The worms are often dorso-ventrally flattened with anterior sensory and glandular regions. Larger forms are often pigmented and with very few exceptions locomotion is by beating of the epidermal cilia which are often in restricted tracts in the larger or more specialized forms. Many turbellarians have epidermal rhabdoids (rod-like bodies secreted by the epidermis). Sub-epithelial longitudinal and circular muscles combine with larger muscles through the parenchyma (the cellular body substance in which the organ systems are embedded) to provide an extremely flexible body. There is usually an anterior nerve ganglion and main anterior-posterior trunks with cross fibres and sensory tracts forming an elaborate network. The digestive system usually consists of a sac-like gut (often ramified in larger forms) with a mouth and a muscular pharynx for food capture. As there is no anus, wastes are regurgitated. There is also no circulatory system; there is, however, in nearly all a protonephridial system with terminal flame cells.

Most turbellarians are hermaphrodites with cross fertilization following copulation; some have asexual stages and some are parthenogenetic, but most lay egg capsules from which one or more ciliated young emerge, grow and differentiate directly without metamorphosis to the adult. Reproductive systems are often very complex—in the male system one or several testes connect to one or paired sperm ducts, united these form an ejaculatory duct usually with a seminal vesicle interpolated; there is often prostatic tissue and then a copulatory apparatus frequently armed with hard, so called 'cuticular' or more appropiately 'sclerotic', processes. The female systems may be equally complex and the degree to which the yolk or vitelline material is separated from the oocytes forms the fundamental basis for distinguishing the higher orders of the group. In the more primitive forms the yolk is incorporated into the oocytes, there may or may not be discrete ovaries and oviducts. In the more highly evolved groups oocytes develop in separate regions or discrete organs (ovaries) and the yolk develops in vitelline tissue or glands. A seminal receptacle is often present, as is a region in which the egg capsule is formed. This is commonly called a uterus which may have one or more secondary storage spaces for capsules. The female gonopore, when present, is often, but not always, united with the male gonopore to form a common genital opening. The complexity and diversity of the reproductive systems form the main means of classifying the turbellarians.

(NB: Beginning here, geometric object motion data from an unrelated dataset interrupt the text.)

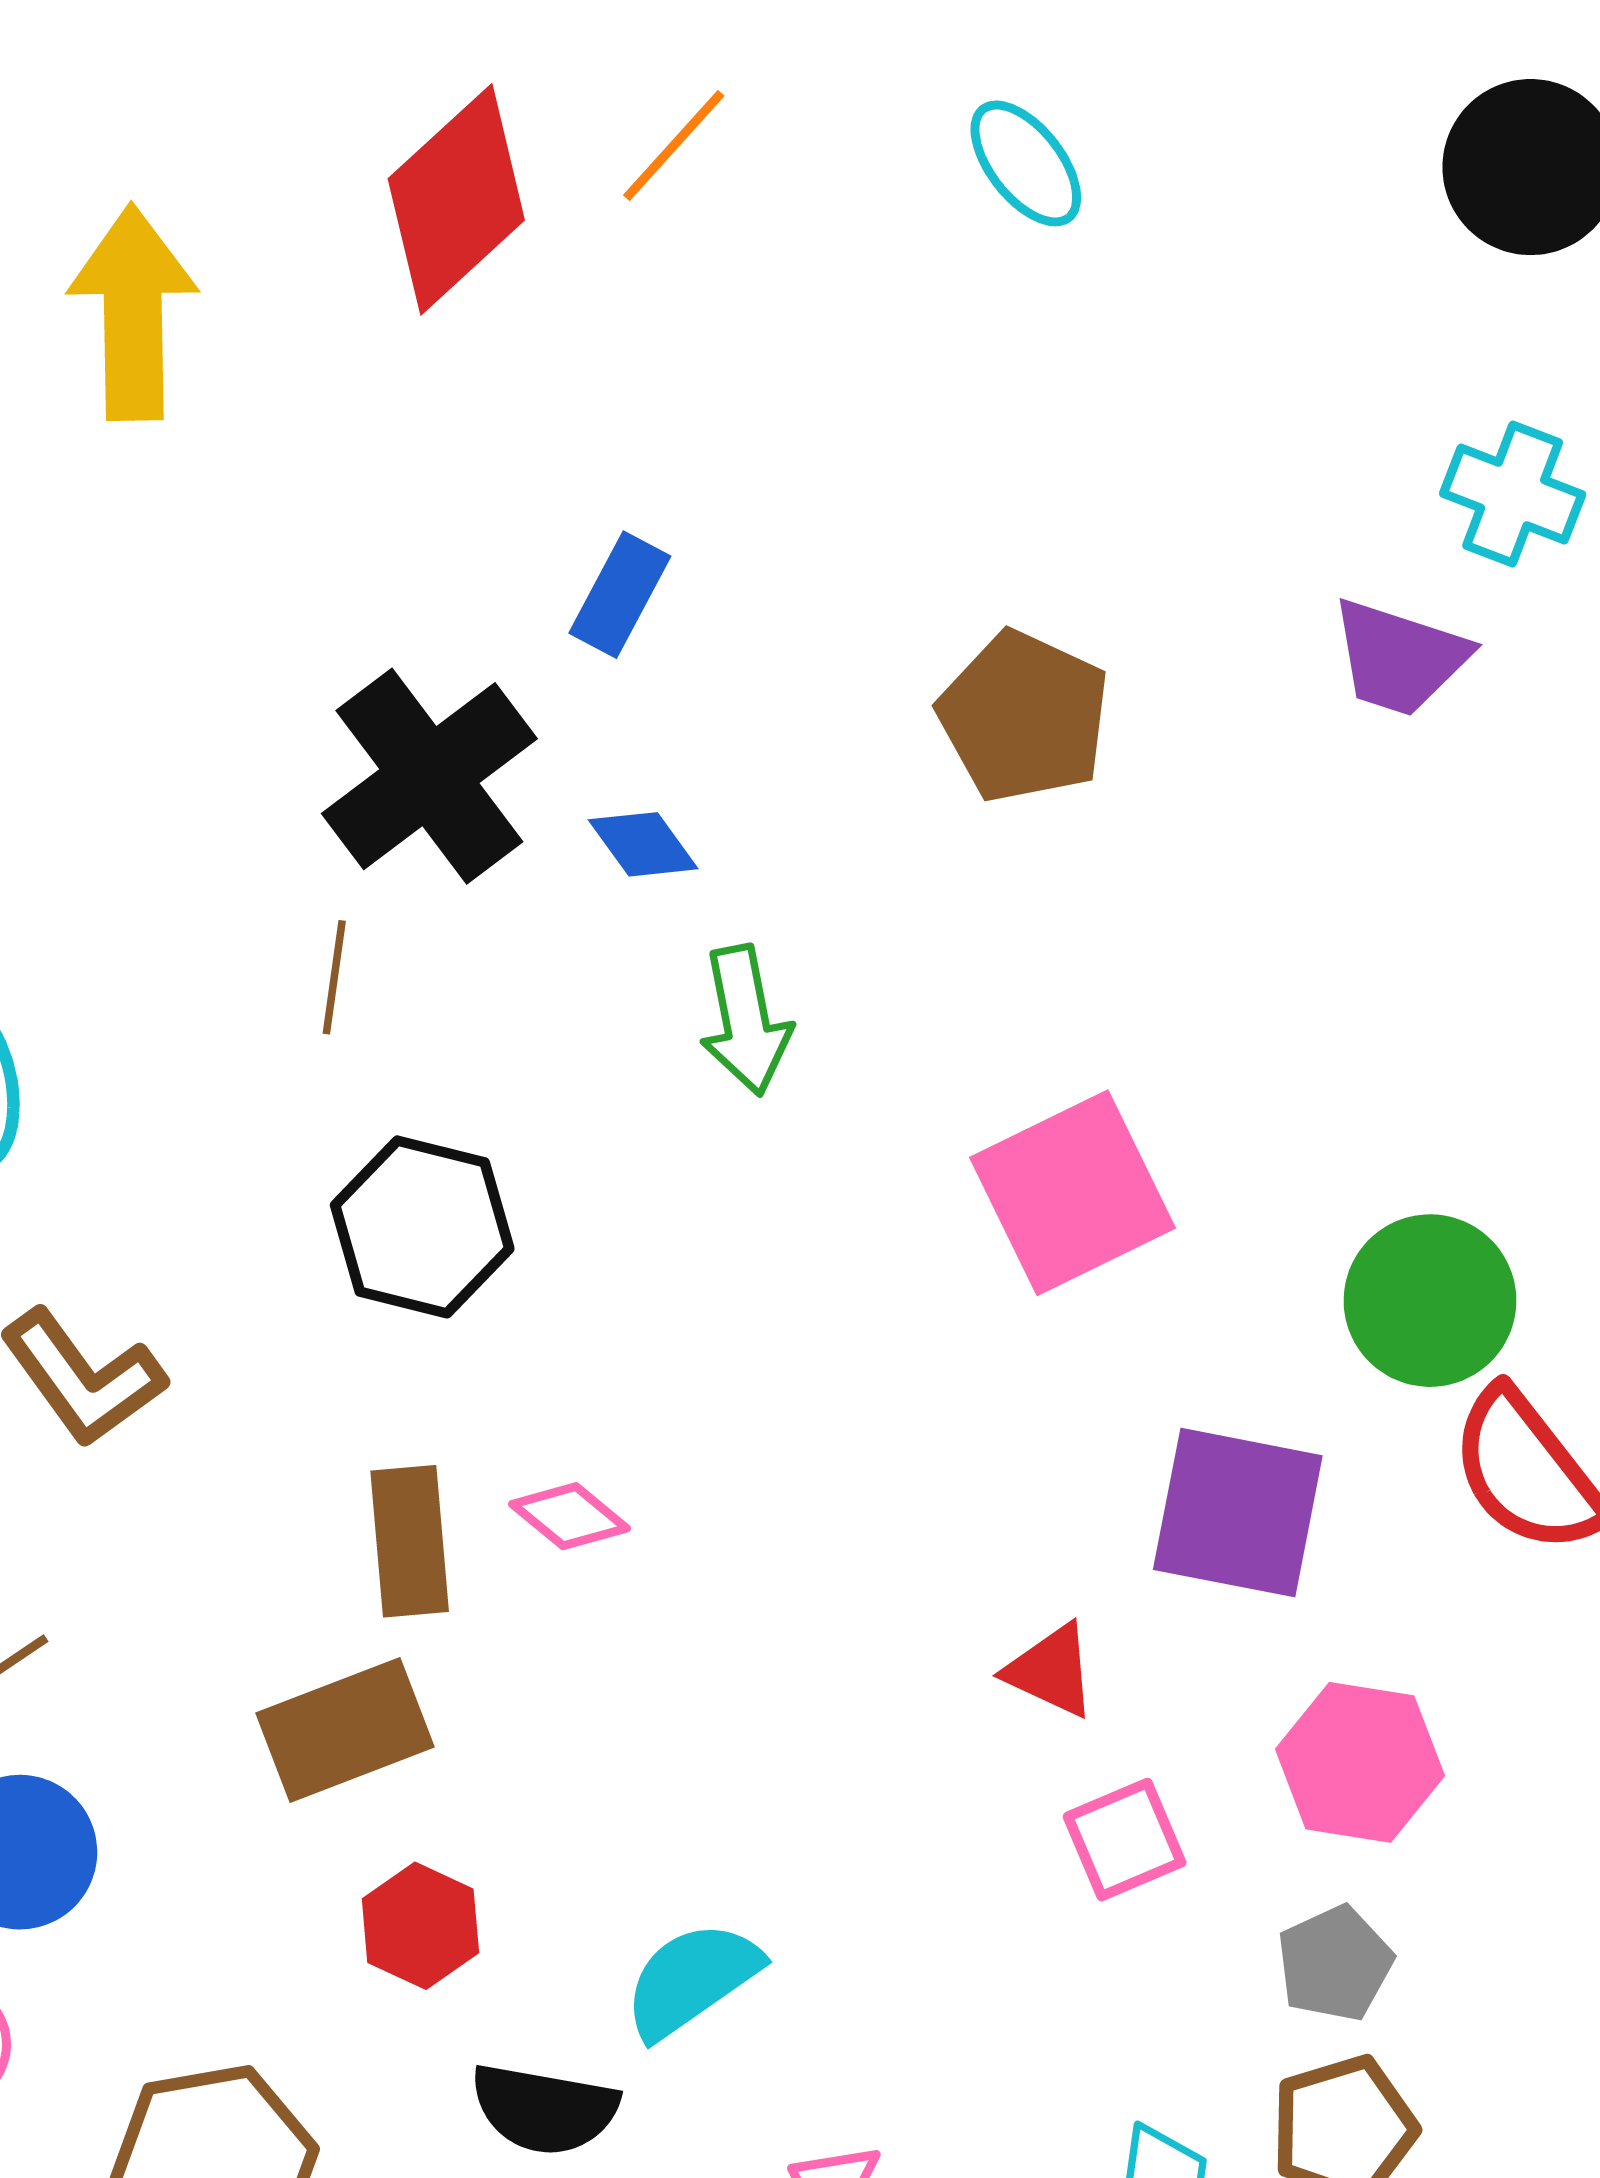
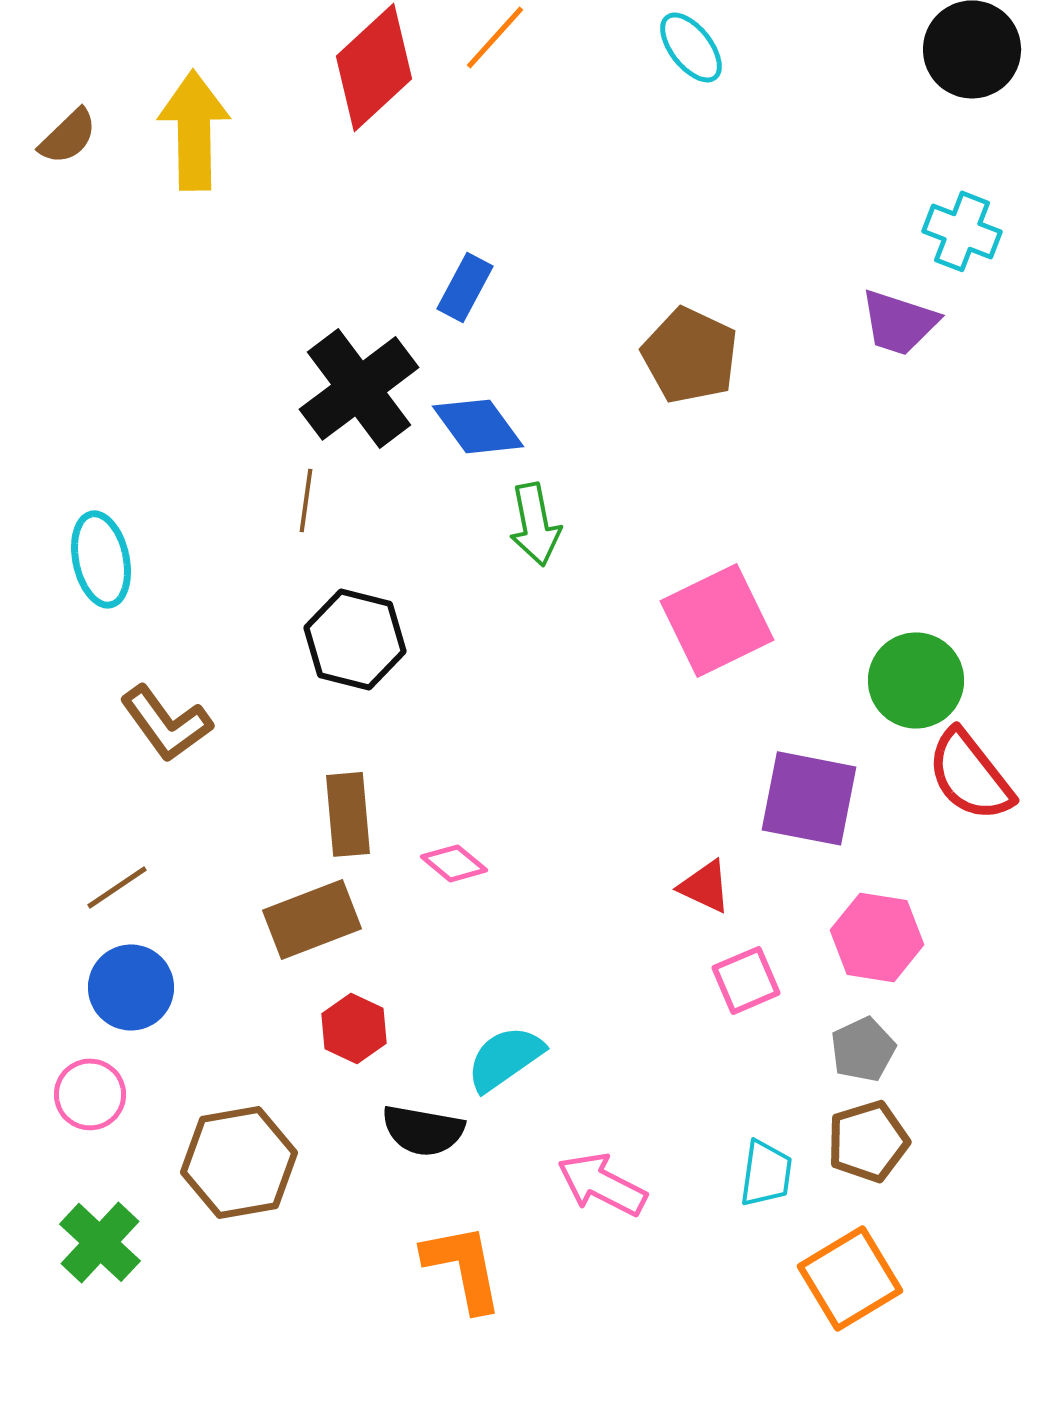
blue diamond: (643, 844) -> (478, 426), size x1.5
pink diamond: (570, 1516) -> (454, 863), moved

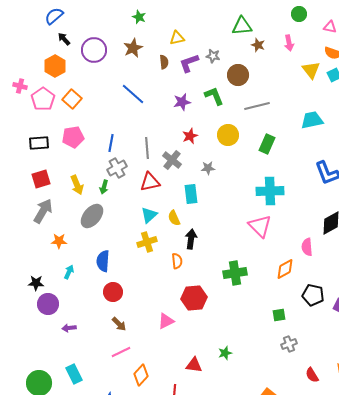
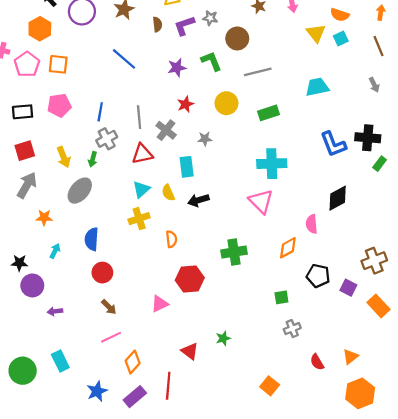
orange square: (72, 99) -> (58, 64), turned -36
green rectangle: (267, 144) -> (269, 113), turned 48
black arrow: (191, 239) -> (198, 200), moved, turned -114
red triangle: (194, 365) -> (190, 351), turned 30

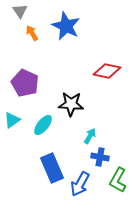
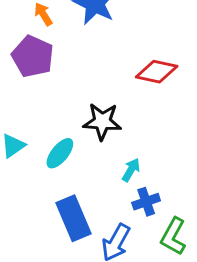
purple pentagon: (25, 83) -> (33, 56), moved
blue cross: (100, 157) -> (146, 202), turned -30

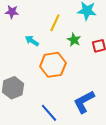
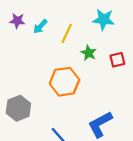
cyan arrow: (32, 41) -> (40, 26), moved, turned -80

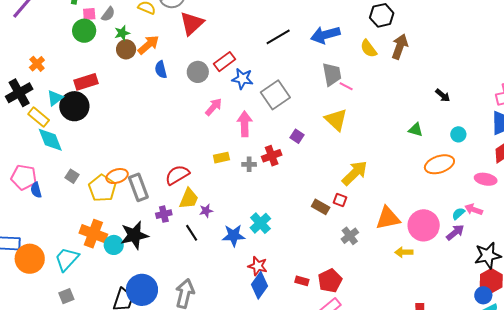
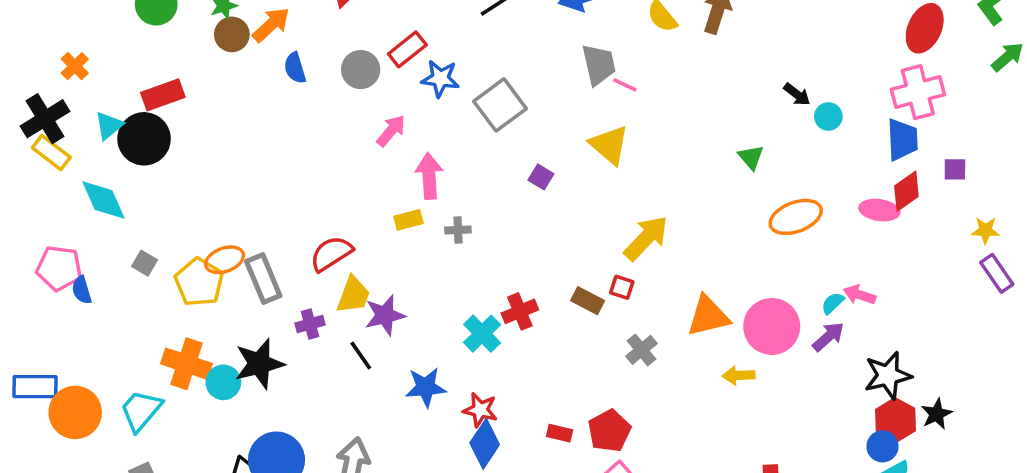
yellow rectangle: (39, 117) -> (51, 153), moved
pink arrow: (245, 124) -> (429, 176), moved
green triangle: (416, 130) -> (751, 157), turned 35
cyan circle: (458, 134) -> (828, 116), moved
red cross: (272, 156) -> (520, 311), moved
pink ellipse: (486, 179) -> (879, 210), moved
purple star: (206, 211) -> (385, 315), size x1.6
blue star: (234, 235) -> (426, 387), moved

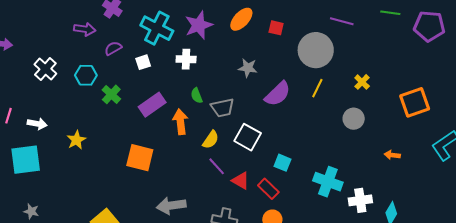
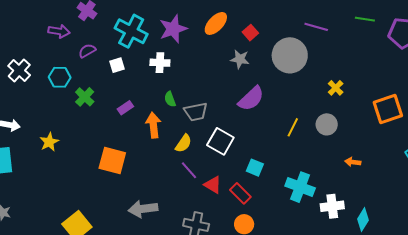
red square: (276, 28) -> (250, 33), turned 35
gray star: (248, 68) -> (240, 59), moved
yellow line: (317, 88) -> (293, 127), moved
purple rectangle: (152, 105) -> (125, 108), size x0.6
orange arrow: (392, 155) -> (353, 162), moved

Turbellarians are ubiquitous forms in fresh and marine habitats; they are common in moist terrestrial habitats and very many associate with other organisms to various degrees. Because they are the simplest of the triploblastic metazoa there is considerable interest in their form and function amongst those interested in the phylogeny of the invertebrates. Because of their relatively simple form, yet their adaptation to almost all modes of life and habitats, they are also excellent tools for experimental biology, e.g. embryology, cellular regeneration and differentiation, physiology and behavior. They are also of considerable value to ecological studies as work with freshwater triclads, for example, has shown.

Considered a class of the old phylum 'Vermes' by Ehlers (1864), the Turbellaria (a name coined by Ehrenberg (1831)) were placed in the phylum Plathelminthes (Platyhelminthes is etymologically correct) by Schneider (1873). Graff gave exhaustive accounts of the group in Bronn's Klassen und Ordnungen des Tier-Reichs published in 1904-8 and 1912-17. A more recent overview, also in German, was published by Bresslau (1933) and another in French by Beauchamp (1961). The only generalised account in English is by Hyman (1951), though Crezée (1982) has presented a synopsis of the families. Recent work employing ultrastructure studies and cladistic analysis (Ehlers, 1984; Ax, 1984) suggests the class Turbellaria is an invalid taxon consisting of several essentially non-parasitic groups of the Phylum Platyhelminthes. More work is clearly needed: Ax (1984) preferred to leave the Prolecithophora and the Lecithoepitheliata incertae sedis.